Mobilização se concentrou no decreto de salvaguardas
O Plenário da Câmara dos Deputados aprovou, na semana passada, por ampla maioria e com o apoio da Frente Parlamentar da Agropecuária (FPA), o Projeto de Decreto Legislativo (PDL) nº 41/2026, que ratifica o acordo comercial entre o Mercosul e a União Europeia. Conforme o Portal SNA havia antecipado, os parlamentares se mobilizaram desde o início da tramitação para assegurar os direitos do setor, o que se refletiu na votação e nas tratativas com representantes do governo e da Mesa Diretora da Casa.
Relator da matéria, o deputado Marcos Pereira (Republicanos-SP) destacou que a aprovação representa uma decisão estratégica para o país. “A ratificação do acordo entre o Mercosul e a União Europeia é motivo de grande honra e, ao mesmo tempo, de profunda responsabilidade. Não se trata apenas de mais uma proposição legislativa, mas de um acordo negociado ao longo de quase 26 anos, que acompanhei de forma direta, com envolvimento técnico, institucional e político”, afirmou.
Um dos pontos centrais do debate foi a proteção ao agronegócio brasileiro. Marcos Pereira informou que, em reunião realizada poucas horas antes da votação com o vice-presidente da República e ministro do Desenvolvimento, Indústria, Comércio e Serviços, Geraldo Alckmin, o governo assumiu o compromisso de encaminhar ainda nesta semana à Casa Civil a minuta do decreto de salvaguardas. O texto do decreto deve estabelecer mecanismos de proteção para setores sensíveis, diante de possíveis medidas restritivas adotadas pela União Europeia, especialmente na agropecuária.
Articulação e próximos passos no Senado
O pedido ao governo é para que, no decreto de regulamentação, caso haja qualquer tipo de abertura de investigação por parte da União Europeia em relação ao Mercosul, por causa do excesso de volume de exportação acima de 5%, que o Brasil consiga equiparar a proteção e agir da mesma forma. Essa salvaguarda foi incluída pelo bloco europeu pouco antes da assinatura do acordo, e preocupa os produtores nacionais. Daí a necessidade de uma contrapartida, no entendimento da bancada.

Presidente da Frente Parlamentar da Agropecuária, o deputado Pedro Lupion (Republicanos-PR) ressaltou que a bancada do agro não se opôs ao acordo, mas condicionou o apoio à garantia das salvaguardas. “A FPA não é contrária ao acordo. Pelo contrário, queremos expandir mercados, abrir oportunidades e vender mais.

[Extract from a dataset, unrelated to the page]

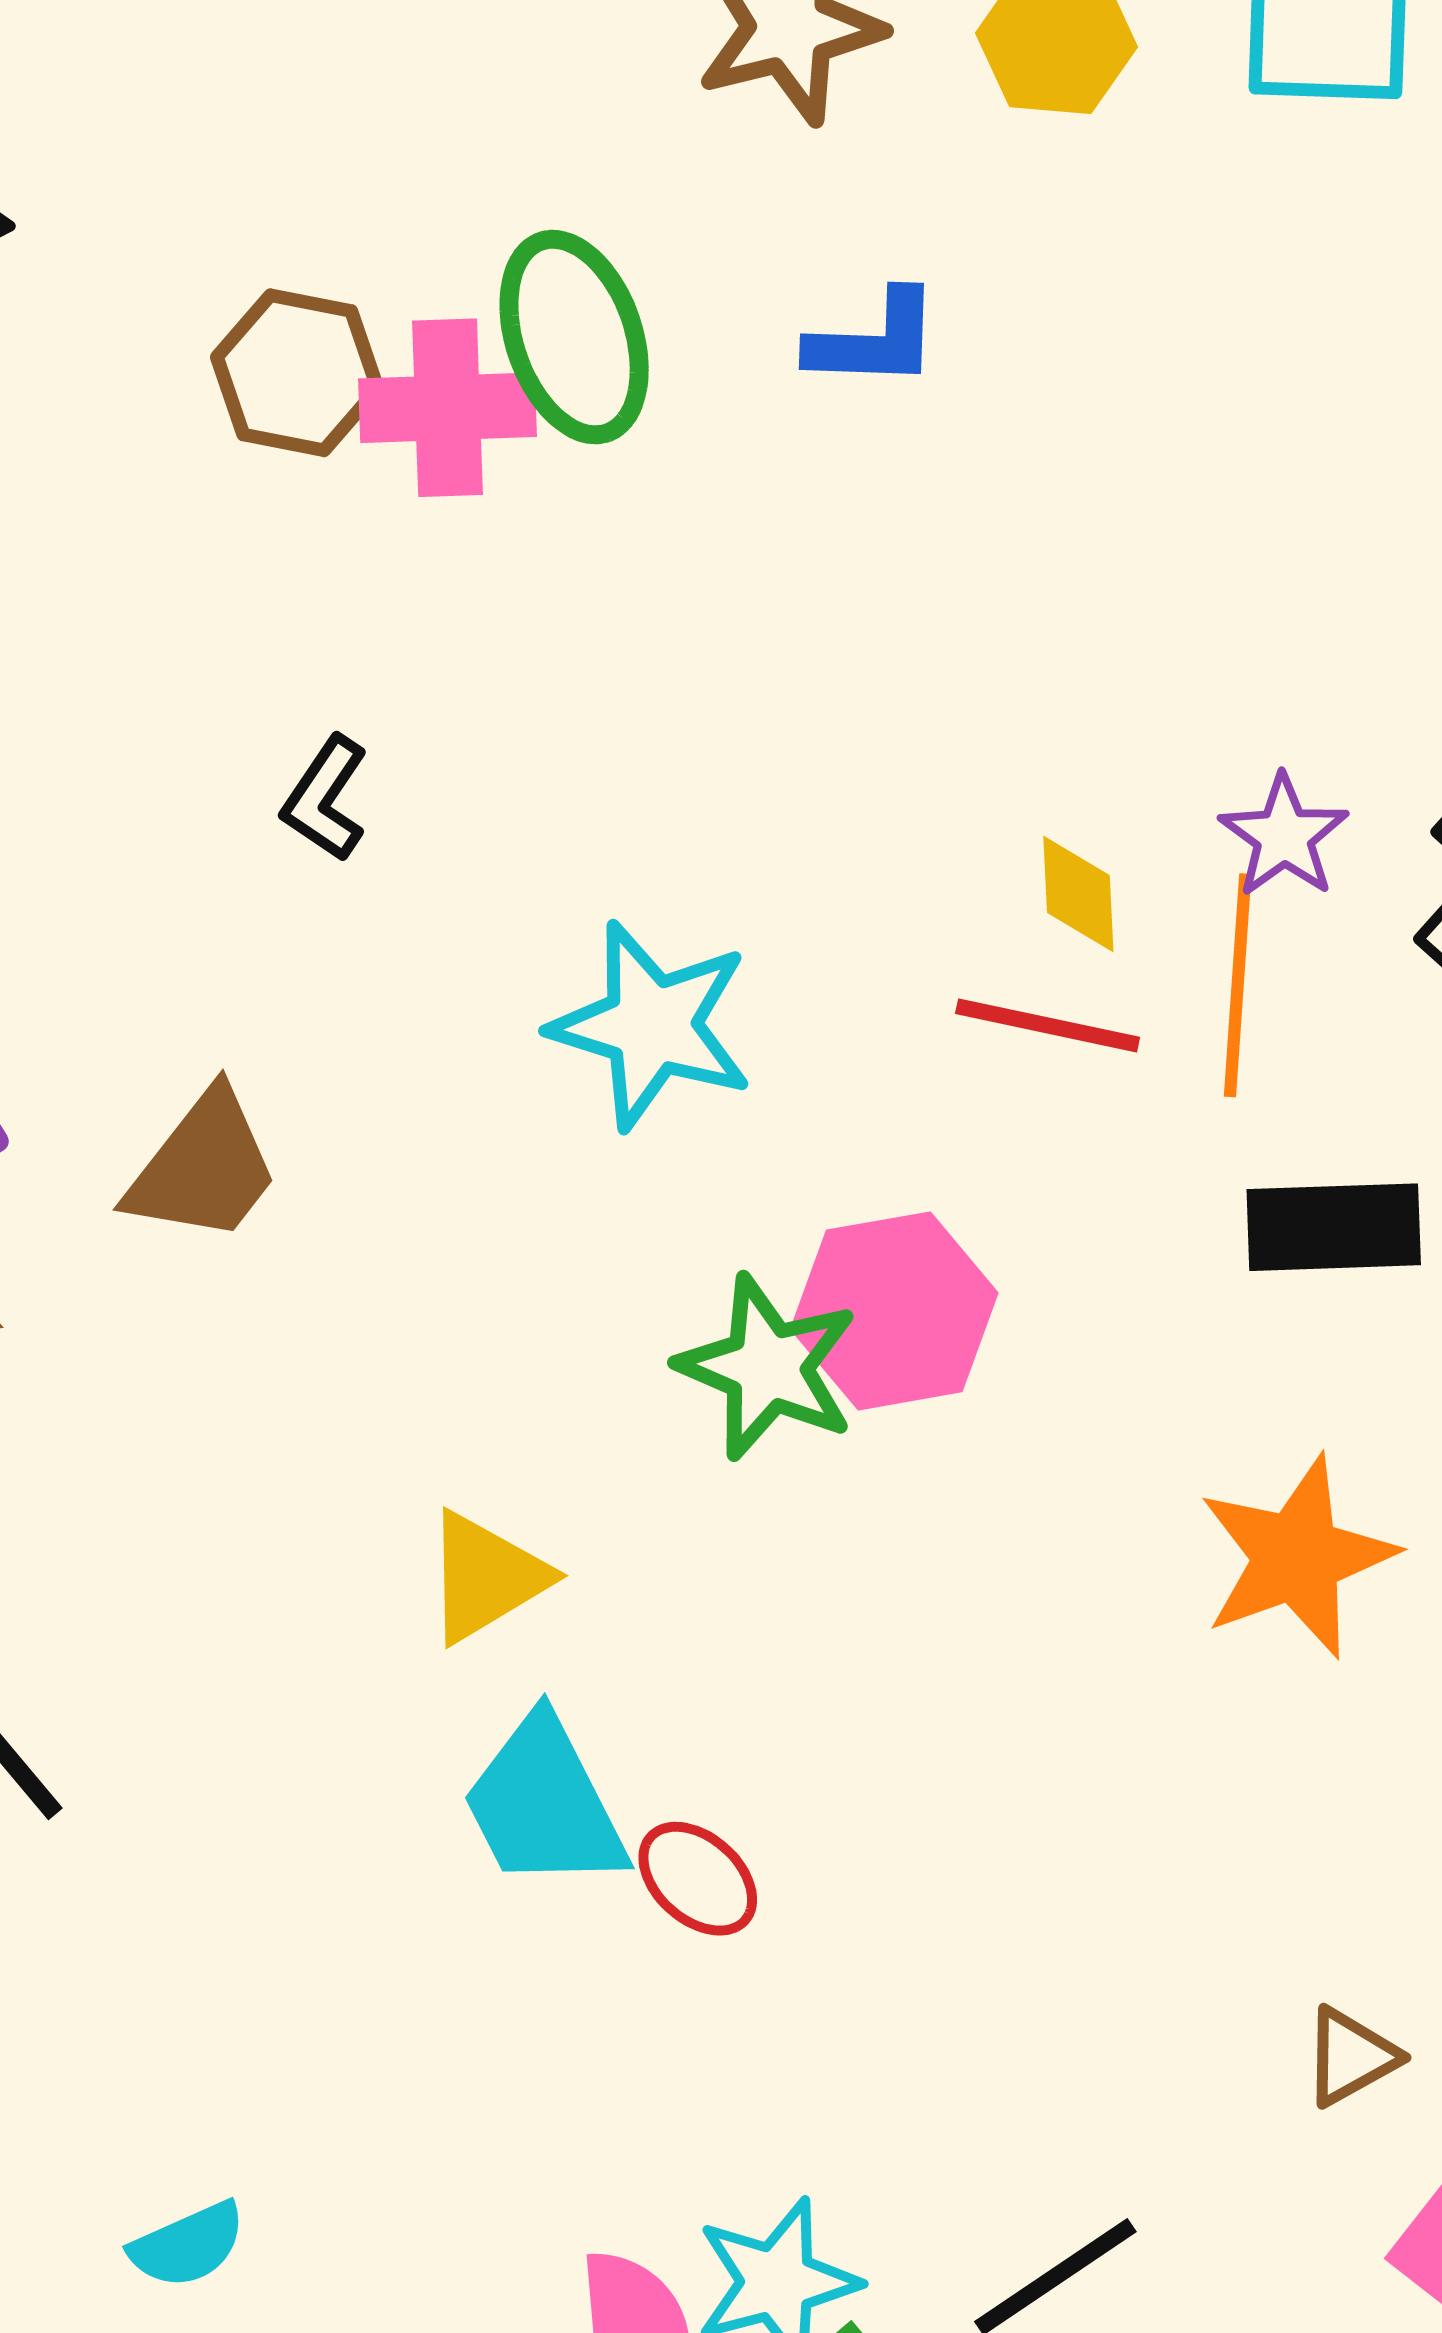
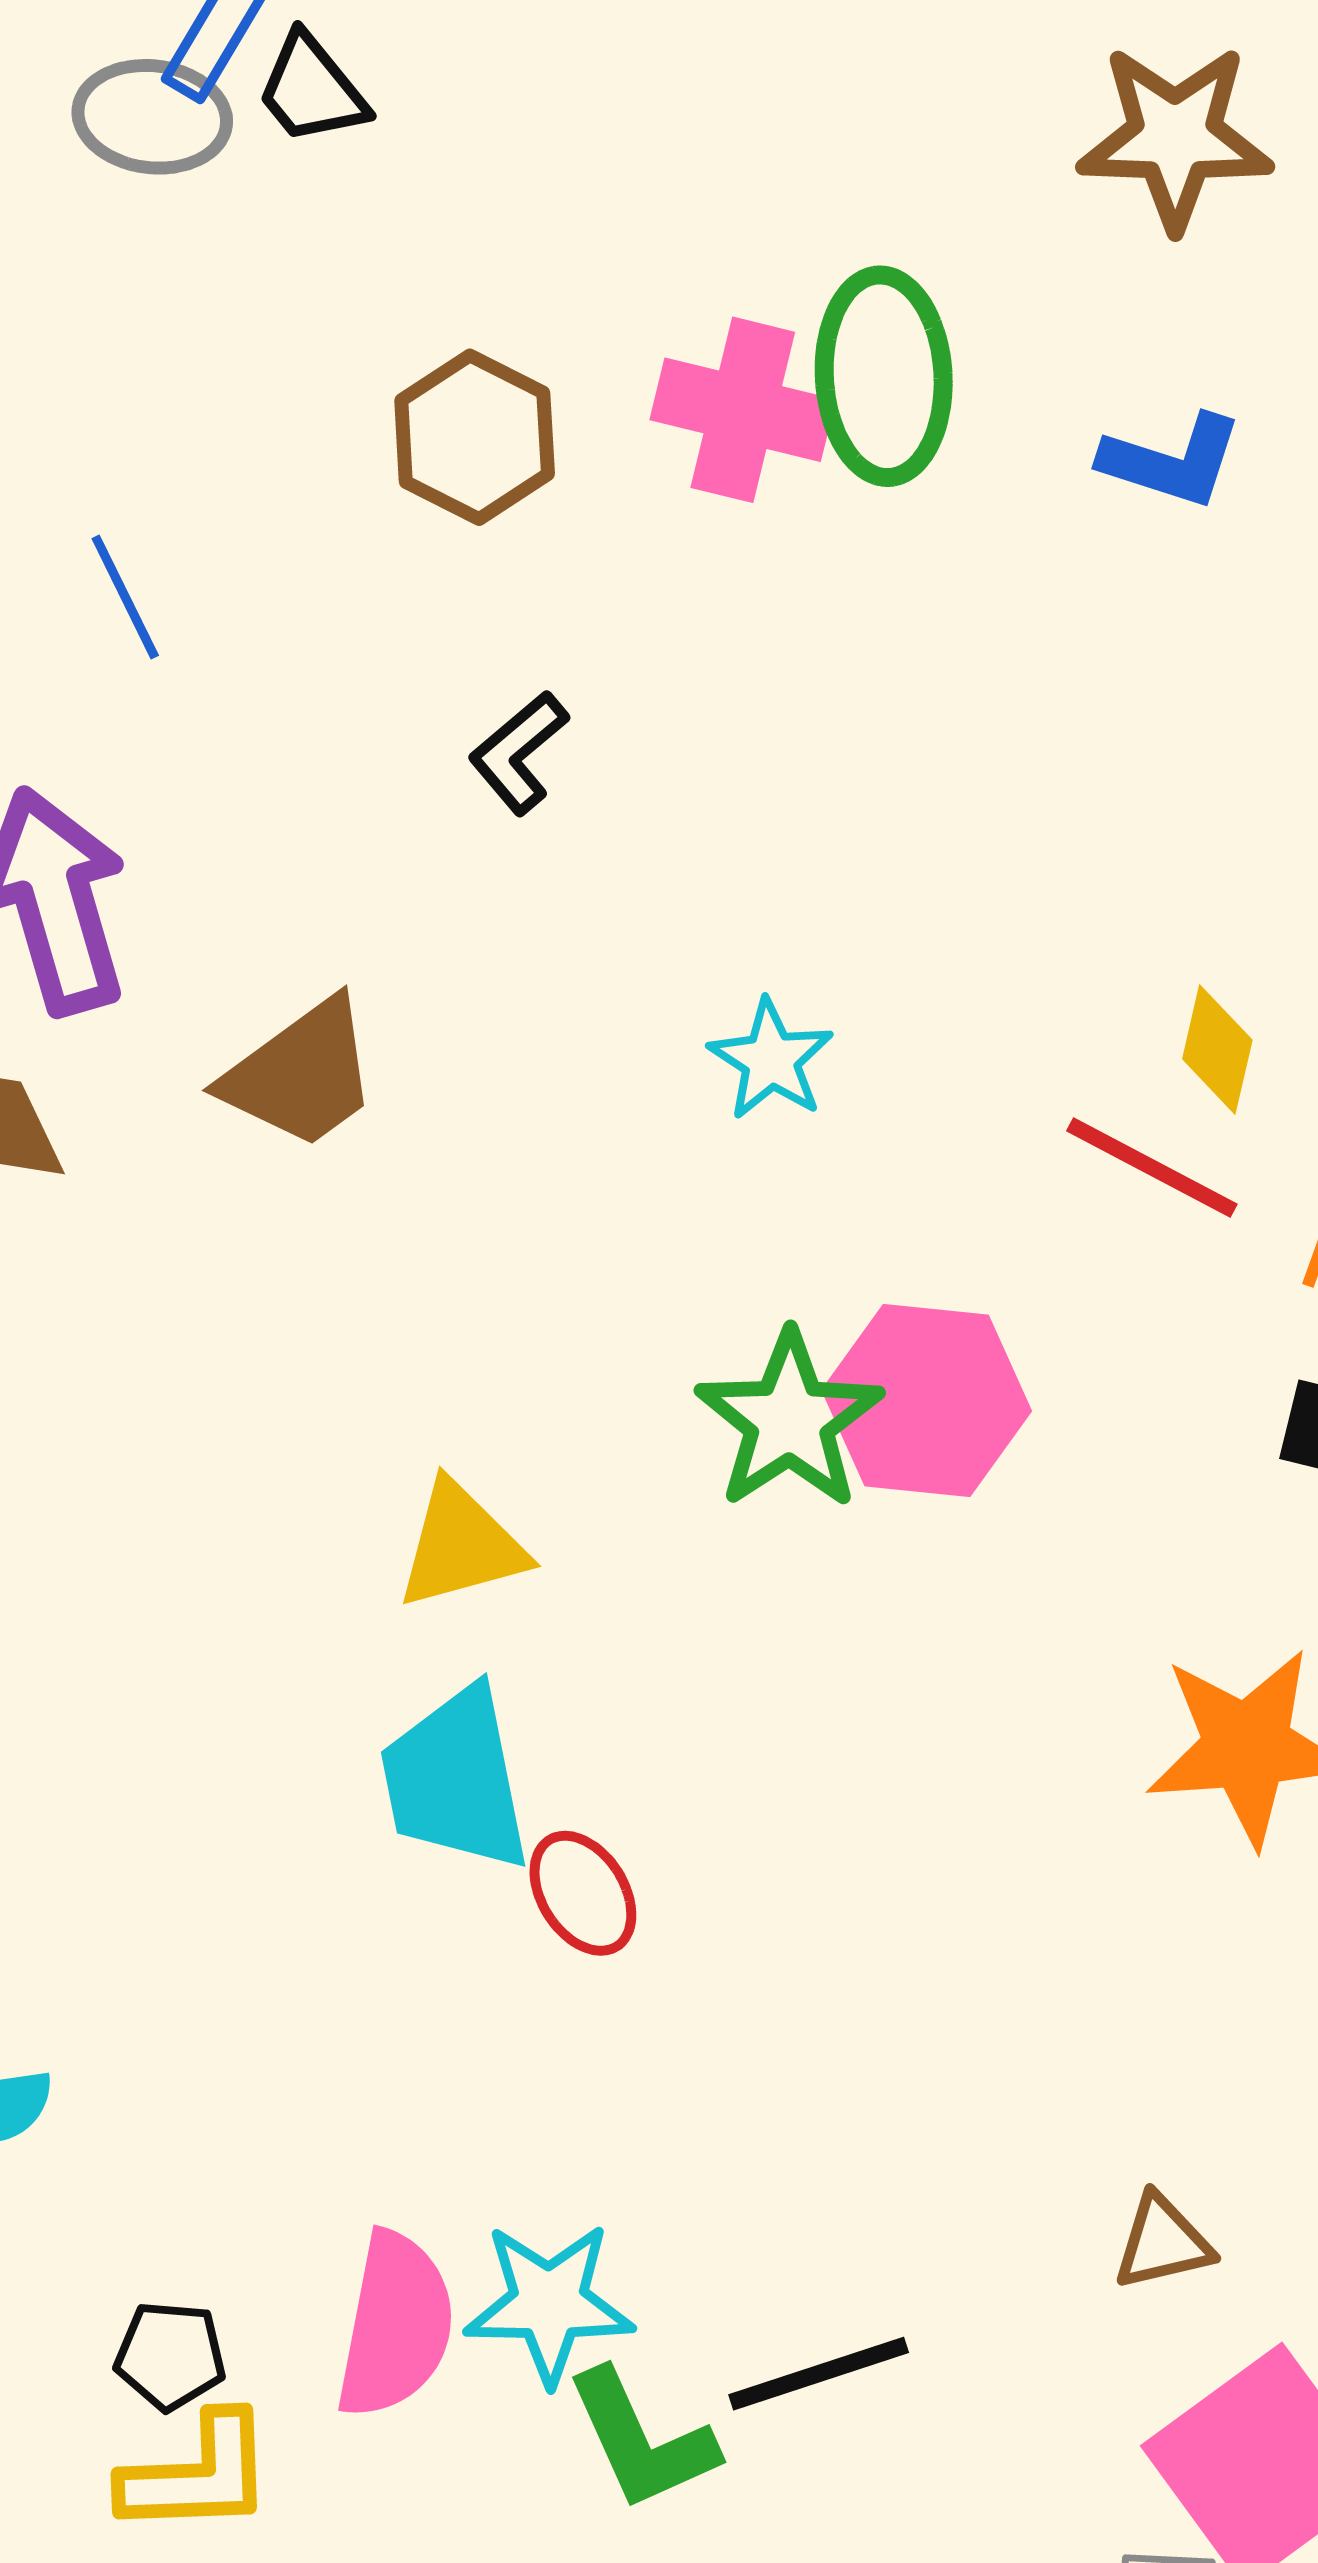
brown hexagon: (297, 373) -> (475, 437), moved
cyan star: (652, 1025) -> (771, 1060), size x0.6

Mas o nosso papel é proteger os interesses do produtor rural brasileiro”, afirmou.
Lupion destacou dados apresentados ao relator que mostram o crescimento expressivo das exportações brasileiras para a União Europeia entre 2024 e 2025: alta de 95% no complexo milho, 73% no açúcar e mais de 75% na carne bovina. Segundo o parlamentar, a competitividade do agro brasileiro incomoda produtores europeus, mesmo em um ambiente de fortes subsídios.
O presidente da Câmara dos Deputados, Hugo Motta (Republicanos-PB), destacou o esforço de articulação política para garantir segurança aos setores produtivos. Ele também destacou que outros países já iniciaram seus processos internos de aprovação, o que pode permitir a entrada em vigor provisória do acordo.
“Levamos ao governo uma preocupação legítima sobre os decretos de salvaguarda. A intenção é dar total agilidade para que esses decretos estejam publicados, se possível, antes da votação no Senado. Como principal economia do Mercosul, o Brasil precisa consolidar sua posição para começar a usufruir dos efeitos positivos desse tratado”, afirmou.
Com a aprovação na Câmara, o acordo segue para o Senado Federal, onde a expectativa é de tramitação célere. A relatoria deverá ficar a cargo da senadora Tereza Cristina (PP-MS), ex-ministra da Agricultura e vice-presidente da FPA na Casa, o que é visto pela bancada do agro como mais um fator de segurança para o setor.